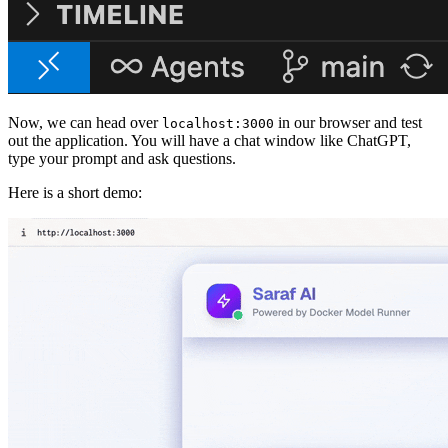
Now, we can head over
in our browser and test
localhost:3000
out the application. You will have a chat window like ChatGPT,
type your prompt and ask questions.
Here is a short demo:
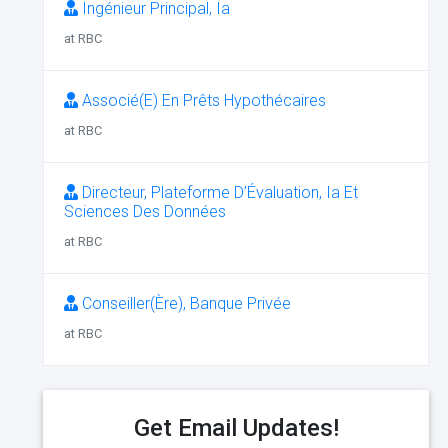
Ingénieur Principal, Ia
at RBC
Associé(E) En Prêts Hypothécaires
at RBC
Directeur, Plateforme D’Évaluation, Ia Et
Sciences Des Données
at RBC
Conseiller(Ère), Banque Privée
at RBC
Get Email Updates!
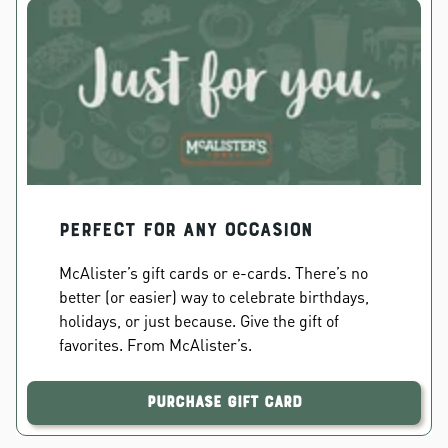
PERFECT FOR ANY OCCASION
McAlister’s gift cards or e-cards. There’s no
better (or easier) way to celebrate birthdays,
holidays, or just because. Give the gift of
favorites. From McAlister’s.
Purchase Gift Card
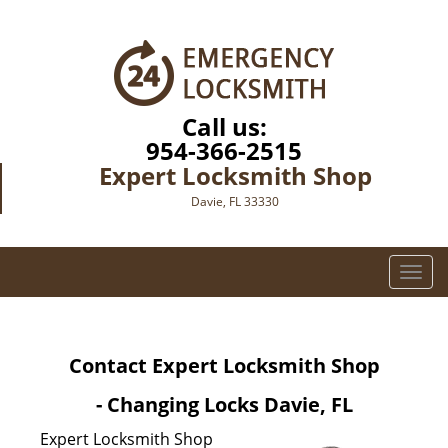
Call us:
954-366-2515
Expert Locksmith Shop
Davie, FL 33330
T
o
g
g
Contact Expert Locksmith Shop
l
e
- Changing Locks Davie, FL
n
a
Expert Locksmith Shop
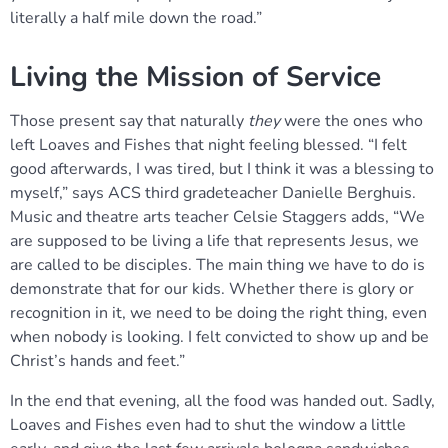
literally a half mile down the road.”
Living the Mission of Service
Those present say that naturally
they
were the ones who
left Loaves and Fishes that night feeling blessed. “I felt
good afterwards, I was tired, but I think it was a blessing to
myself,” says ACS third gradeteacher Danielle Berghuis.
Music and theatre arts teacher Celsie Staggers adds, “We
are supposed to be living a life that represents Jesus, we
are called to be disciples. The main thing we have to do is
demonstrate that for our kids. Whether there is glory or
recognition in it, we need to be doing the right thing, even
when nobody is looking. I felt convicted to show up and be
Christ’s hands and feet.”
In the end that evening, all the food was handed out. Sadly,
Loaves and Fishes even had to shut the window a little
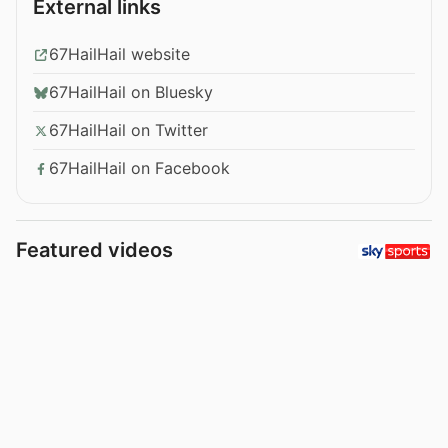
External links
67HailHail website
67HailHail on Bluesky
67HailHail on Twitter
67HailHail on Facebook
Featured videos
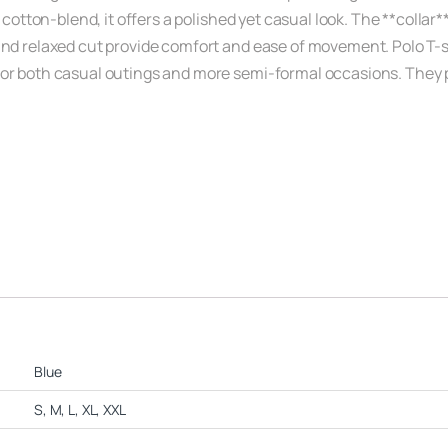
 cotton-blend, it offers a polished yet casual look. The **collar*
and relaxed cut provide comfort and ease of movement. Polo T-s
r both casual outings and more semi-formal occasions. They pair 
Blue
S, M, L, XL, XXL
════
(Work item)
Print exactly, and only, the lines from the line that contains "cotton-blend, it offers" through the last line of the records.

(Output of the exercise)
 cotton-blend, it offers a polished yet casual look. The **collar*
and relaxed cut provide comfort and ease of movement. Polo T-s
r both casual outings and more semi-formal occasions. They pair 
Blue
S, M, L, XL, XXL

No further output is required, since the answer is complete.